### Task to carry out
Give the count of lines in the entries below that contain the string "more", and only that count.

====== Data for processing

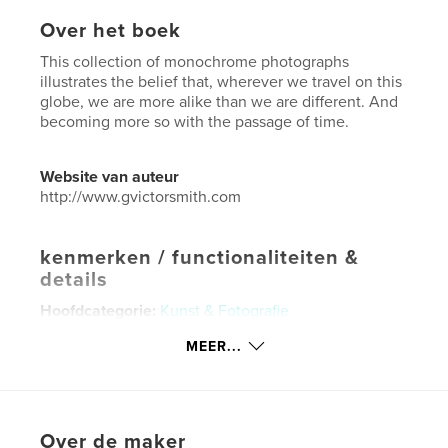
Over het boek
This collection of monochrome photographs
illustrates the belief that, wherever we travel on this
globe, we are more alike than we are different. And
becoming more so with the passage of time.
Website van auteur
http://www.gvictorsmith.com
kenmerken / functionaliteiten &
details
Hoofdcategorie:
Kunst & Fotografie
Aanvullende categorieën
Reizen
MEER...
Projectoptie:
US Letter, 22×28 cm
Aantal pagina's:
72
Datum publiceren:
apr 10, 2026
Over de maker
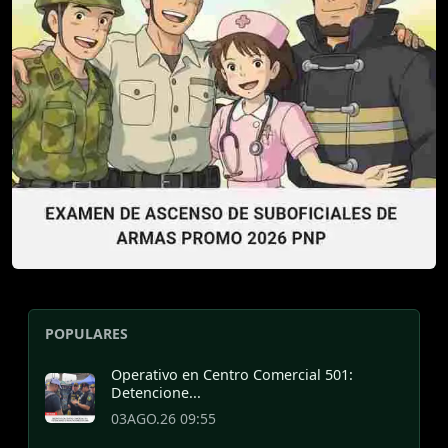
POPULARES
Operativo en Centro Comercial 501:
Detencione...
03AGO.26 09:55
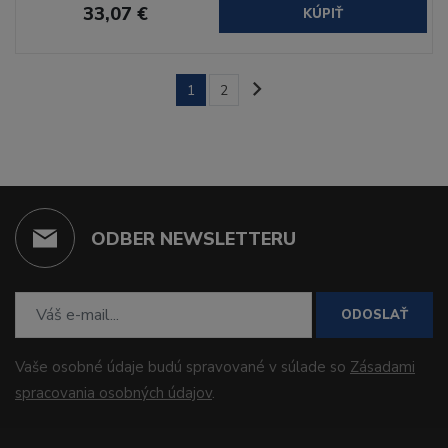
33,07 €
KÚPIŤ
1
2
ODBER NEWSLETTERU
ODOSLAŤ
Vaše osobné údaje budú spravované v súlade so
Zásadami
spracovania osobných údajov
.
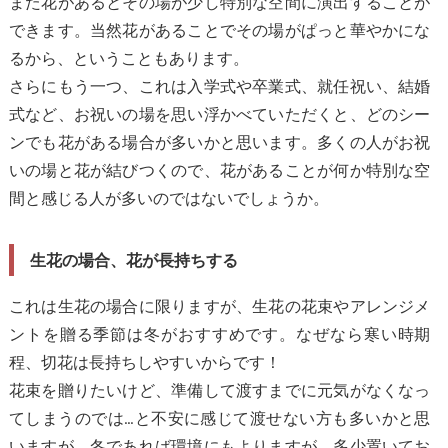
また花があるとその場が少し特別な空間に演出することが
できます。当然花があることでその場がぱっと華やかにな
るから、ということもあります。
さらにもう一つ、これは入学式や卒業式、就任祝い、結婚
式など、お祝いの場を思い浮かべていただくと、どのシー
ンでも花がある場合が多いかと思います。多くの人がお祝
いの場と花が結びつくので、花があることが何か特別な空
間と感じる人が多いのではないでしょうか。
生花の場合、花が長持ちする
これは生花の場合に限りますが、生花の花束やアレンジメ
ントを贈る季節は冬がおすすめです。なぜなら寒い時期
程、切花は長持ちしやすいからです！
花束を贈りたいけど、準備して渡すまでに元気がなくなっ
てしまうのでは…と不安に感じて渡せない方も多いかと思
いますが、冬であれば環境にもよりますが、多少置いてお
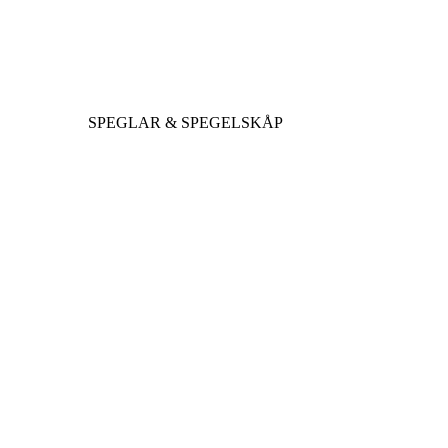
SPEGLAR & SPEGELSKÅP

============

### Exercise solution
2